• Task requirements: Lines from the one with "No importa estatus migratorio" up to and including the one with "observasi dan kuisioner, dengan m" are to be copied exactly from the records below, without their pictures.
——
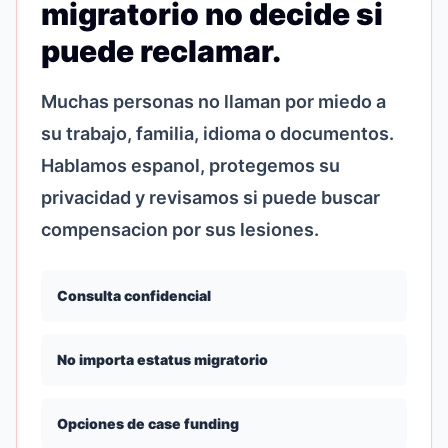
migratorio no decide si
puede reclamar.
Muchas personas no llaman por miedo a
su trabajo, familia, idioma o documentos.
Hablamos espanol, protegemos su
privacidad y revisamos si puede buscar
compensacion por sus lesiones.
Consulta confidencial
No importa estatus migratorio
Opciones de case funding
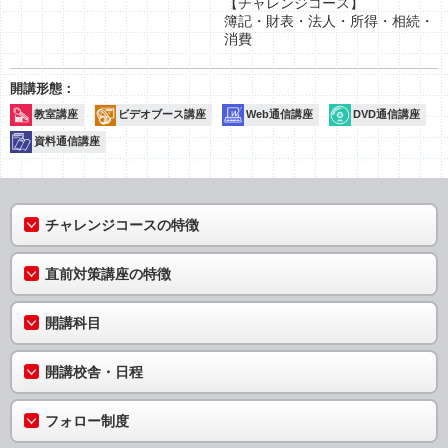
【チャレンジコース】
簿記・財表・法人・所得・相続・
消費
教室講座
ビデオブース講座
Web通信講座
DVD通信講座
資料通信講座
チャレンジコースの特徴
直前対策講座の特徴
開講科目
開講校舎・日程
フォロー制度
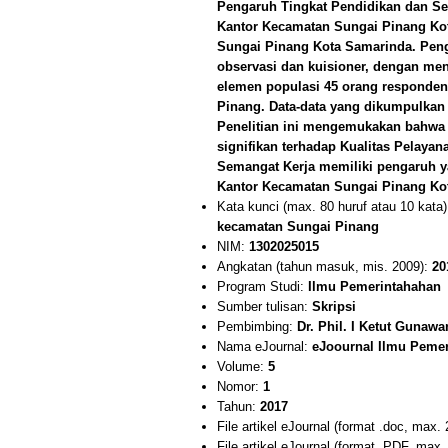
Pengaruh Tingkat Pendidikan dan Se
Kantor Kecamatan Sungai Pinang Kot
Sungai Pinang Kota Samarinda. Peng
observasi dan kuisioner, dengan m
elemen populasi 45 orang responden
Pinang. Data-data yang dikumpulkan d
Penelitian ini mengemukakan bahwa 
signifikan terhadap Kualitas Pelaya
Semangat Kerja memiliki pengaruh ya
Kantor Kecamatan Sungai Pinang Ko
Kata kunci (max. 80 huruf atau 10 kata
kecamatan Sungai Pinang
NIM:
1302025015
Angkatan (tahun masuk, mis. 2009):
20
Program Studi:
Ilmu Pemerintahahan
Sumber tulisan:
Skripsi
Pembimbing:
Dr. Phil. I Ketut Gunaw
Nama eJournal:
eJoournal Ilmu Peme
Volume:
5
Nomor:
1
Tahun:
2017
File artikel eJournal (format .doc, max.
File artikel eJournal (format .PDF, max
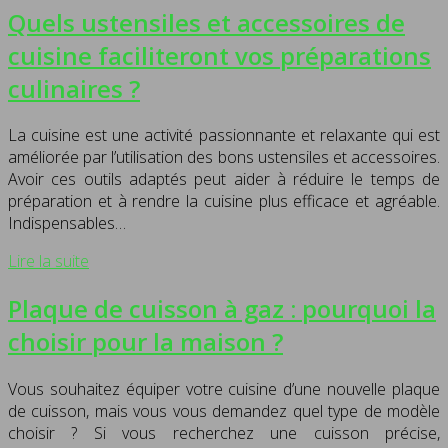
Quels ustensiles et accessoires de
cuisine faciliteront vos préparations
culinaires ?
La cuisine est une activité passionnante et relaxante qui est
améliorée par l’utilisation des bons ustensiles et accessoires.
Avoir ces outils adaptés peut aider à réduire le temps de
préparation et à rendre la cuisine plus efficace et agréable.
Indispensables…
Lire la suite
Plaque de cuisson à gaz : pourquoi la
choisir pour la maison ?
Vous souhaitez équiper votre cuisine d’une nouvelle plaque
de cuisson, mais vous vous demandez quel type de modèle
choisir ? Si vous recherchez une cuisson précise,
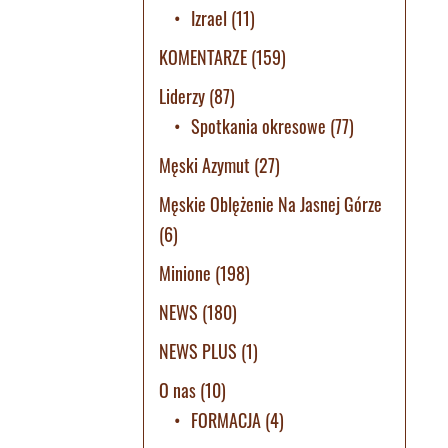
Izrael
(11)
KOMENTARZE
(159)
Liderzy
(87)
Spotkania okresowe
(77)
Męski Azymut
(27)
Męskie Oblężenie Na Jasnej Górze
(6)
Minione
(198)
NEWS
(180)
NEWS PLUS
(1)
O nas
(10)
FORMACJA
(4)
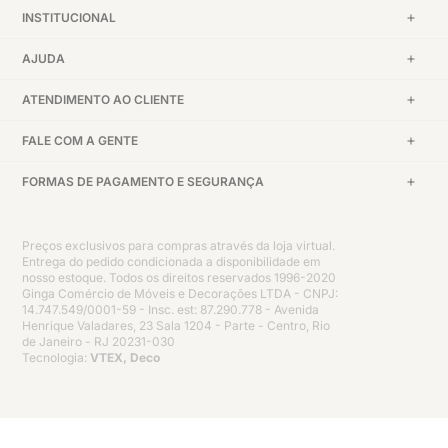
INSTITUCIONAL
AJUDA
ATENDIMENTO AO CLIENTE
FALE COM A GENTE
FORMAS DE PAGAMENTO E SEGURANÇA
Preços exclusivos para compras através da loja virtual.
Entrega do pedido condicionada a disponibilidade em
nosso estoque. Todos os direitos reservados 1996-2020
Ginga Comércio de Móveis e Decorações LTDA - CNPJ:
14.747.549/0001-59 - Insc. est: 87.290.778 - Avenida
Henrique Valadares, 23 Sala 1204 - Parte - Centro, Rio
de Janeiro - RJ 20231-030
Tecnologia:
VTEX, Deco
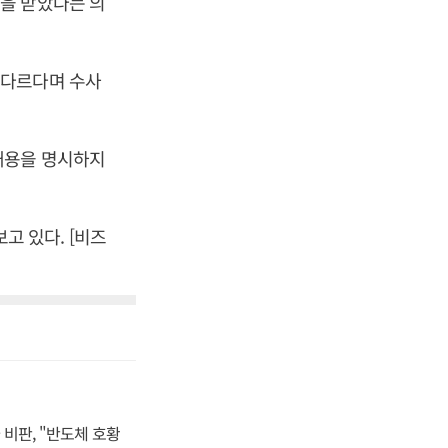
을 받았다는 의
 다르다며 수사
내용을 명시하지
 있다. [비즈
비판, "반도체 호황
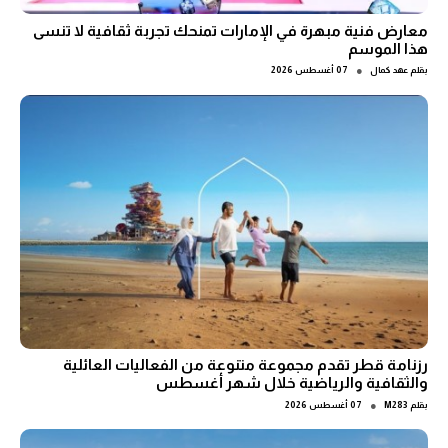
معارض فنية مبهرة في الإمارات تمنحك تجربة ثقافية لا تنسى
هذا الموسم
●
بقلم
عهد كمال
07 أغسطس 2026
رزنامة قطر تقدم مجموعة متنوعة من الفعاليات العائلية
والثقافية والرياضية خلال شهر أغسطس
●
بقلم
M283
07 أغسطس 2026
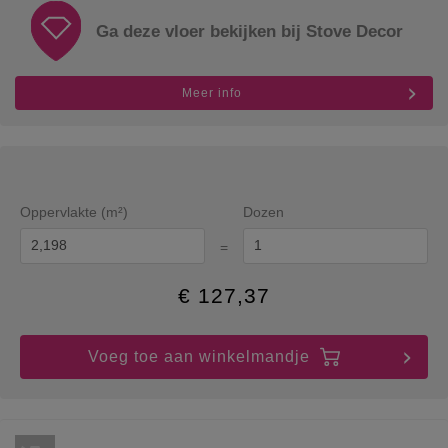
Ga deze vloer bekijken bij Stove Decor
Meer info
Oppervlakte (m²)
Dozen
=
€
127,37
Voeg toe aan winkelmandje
——
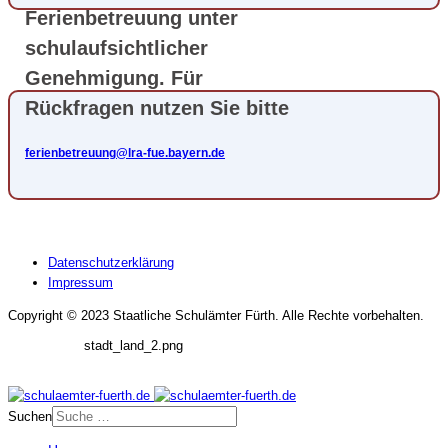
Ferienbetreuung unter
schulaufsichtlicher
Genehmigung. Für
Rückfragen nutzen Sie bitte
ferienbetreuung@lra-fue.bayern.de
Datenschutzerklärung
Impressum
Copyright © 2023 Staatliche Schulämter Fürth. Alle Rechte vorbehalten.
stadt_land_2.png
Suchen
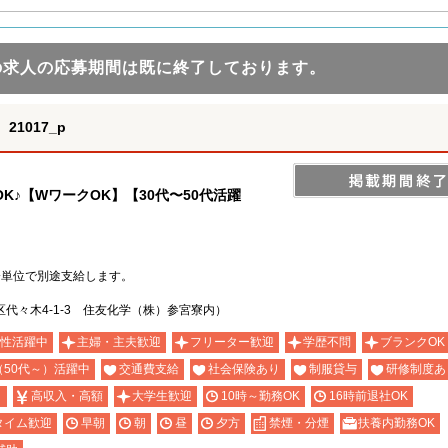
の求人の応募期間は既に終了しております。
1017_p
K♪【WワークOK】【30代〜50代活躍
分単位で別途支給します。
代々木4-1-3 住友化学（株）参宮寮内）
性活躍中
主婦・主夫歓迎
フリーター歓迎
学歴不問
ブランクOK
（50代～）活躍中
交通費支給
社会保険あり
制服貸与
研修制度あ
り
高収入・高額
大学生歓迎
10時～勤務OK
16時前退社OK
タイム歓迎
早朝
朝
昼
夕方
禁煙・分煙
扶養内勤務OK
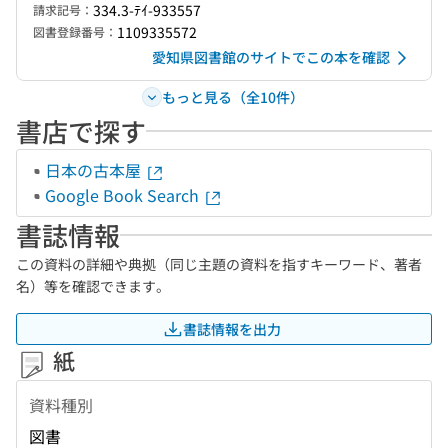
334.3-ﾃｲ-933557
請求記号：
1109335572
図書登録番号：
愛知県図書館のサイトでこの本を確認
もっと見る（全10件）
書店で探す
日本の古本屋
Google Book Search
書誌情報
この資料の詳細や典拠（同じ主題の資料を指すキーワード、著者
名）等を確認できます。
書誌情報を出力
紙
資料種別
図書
——
• Solution to this task:
No importa estatus migratorio
Opciones de case funding
【チャレンジコース】
簿記・財表・法人・所得・相続・
消費
教室講座
ビデオブース講座
Web通信講座
DVD通信講座
資料通信講座
チャレンジコースの特徴
直前対策講座の特徴
開講科目
開講校舎・日程
フォロー制度
Pengaruh Tingkat Pendidikan dan Se
Kantor Kecamatan Sungai Pinang Kot
Sungai Pinang Kota Samarinda. Peng
observasi dan kuisioner, dengan m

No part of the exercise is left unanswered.